As Jack alluded to, prices have actually been falling as rates fall lately. Makes sense in that fear creates a rush into the perceived safety of our bonds. The worrisome event will come after our property is off a third, and our debts (bonds) start being treated similar to certain European countries.

Introvert said...

The worrisome event will come after our property is off a third, and our debts (bonds) start being treated similar to certain European countries.

This is baseless fear-mongering. A country isn't in danger until debt-to-GDP reaches 100% or higher.

Canada: 84%
Germany: 84%
USA: 94%
Italy: 119%
Greece: 143%

The fact of the matter is Canada is not Greece or Italy and never will be.

SJ said...

I’m not sure where you got your ratios Introvert, but below is a reliable source giving total debt to GDP ratios.

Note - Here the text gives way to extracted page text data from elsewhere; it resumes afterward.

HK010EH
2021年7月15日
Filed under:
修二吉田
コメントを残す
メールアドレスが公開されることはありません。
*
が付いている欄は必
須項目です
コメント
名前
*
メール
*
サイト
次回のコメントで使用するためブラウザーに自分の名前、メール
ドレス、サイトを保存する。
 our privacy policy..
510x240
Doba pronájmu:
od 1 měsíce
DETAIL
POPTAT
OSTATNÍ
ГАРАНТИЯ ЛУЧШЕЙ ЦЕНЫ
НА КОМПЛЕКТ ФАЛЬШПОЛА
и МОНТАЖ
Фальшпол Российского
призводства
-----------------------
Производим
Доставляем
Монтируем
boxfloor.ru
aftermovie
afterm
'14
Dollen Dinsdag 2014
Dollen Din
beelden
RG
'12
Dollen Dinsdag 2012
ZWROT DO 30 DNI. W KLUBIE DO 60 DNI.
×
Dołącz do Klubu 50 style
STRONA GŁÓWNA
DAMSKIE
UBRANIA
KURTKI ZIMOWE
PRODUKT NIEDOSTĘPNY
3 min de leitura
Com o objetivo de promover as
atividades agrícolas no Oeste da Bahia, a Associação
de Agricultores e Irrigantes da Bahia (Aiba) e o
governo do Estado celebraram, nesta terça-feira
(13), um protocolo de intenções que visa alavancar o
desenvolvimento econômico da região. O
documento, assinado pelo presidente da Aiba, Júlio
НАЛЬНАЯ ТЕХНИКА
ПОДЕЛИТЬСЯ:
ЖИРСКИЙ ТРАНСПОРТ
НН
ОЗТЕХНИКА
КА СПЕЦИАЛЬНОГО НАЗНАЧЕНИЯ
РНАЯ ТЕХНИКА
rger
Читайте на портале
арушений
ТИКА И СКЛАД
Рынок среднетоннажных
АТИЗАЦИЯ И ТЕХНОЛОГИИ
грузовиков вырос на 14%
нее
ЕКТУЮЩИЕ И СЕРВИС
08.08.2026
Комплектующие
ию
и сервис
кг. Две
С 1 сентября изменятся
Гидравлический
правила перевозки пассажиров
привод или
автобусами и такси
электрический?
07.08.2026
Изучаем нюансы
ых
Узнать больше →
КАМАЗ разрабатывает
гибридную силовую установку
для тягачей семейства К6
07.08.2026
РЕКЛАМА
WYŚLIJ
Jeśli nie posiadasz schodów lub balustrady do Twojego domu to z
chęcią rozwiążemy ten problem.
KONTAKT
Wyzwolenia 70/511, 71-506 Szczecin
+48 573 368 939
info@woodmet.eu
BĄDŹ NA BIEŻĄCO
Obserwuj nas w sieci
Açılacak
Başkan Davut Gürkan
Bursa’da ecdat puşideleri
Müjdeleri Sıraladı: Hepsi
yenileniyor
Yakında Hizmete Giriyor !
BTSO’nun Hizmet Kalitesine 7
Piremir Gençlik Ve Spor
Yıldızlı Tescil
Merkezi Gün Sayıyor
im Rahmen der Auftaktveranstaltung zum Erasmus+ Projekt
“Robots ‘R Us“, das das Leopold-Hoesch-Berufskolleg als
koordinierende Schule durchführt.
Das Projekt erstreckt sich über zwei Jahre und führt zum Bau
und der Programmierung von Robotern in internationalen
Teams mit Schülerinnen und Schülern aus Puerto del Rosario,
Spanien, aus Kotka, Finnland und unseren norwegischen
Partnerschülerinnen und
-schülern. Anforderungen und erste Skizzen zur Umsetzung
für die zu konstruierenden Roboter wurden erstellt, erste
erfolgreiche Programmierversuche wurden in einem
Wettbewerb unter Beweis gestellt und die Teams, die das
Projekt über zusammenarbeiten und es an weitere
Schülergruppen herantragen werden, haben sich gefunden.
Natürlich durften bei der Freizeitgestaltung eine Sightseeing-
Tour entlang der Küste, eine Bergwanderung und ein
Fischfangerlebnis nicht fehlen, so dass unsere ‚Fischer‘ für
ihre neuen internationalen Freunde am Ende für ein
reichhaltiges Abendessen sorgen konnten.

We’re not a PIG yet, but I’d be careful in saying “never”.

http://www.hoisingtonmgt.com/pdf/HIM2011Q3NP.pdf

(page 5) “450% for the Euro zone and the United Kingdom; 470% for Japan, and 410% for Canada.”

“The debt figures in these ratios include both private and government debt; thus, they are measures of aggregate indebtedness. These statistics indicate that the euro currency
countries as a group, the United Kingdom, Japan and, interestingly Canada, are all more deeply indebted than the United States.”

DavidL said...

My prediction for the past 18 months has that real estate prices will slowly slide down through 2014, reaching 2005 values (or lower). They will be stagnant through 2018, not matching inflation. Prices then maybe slowly begin to go back up. (Queue the next bubble for 2025?)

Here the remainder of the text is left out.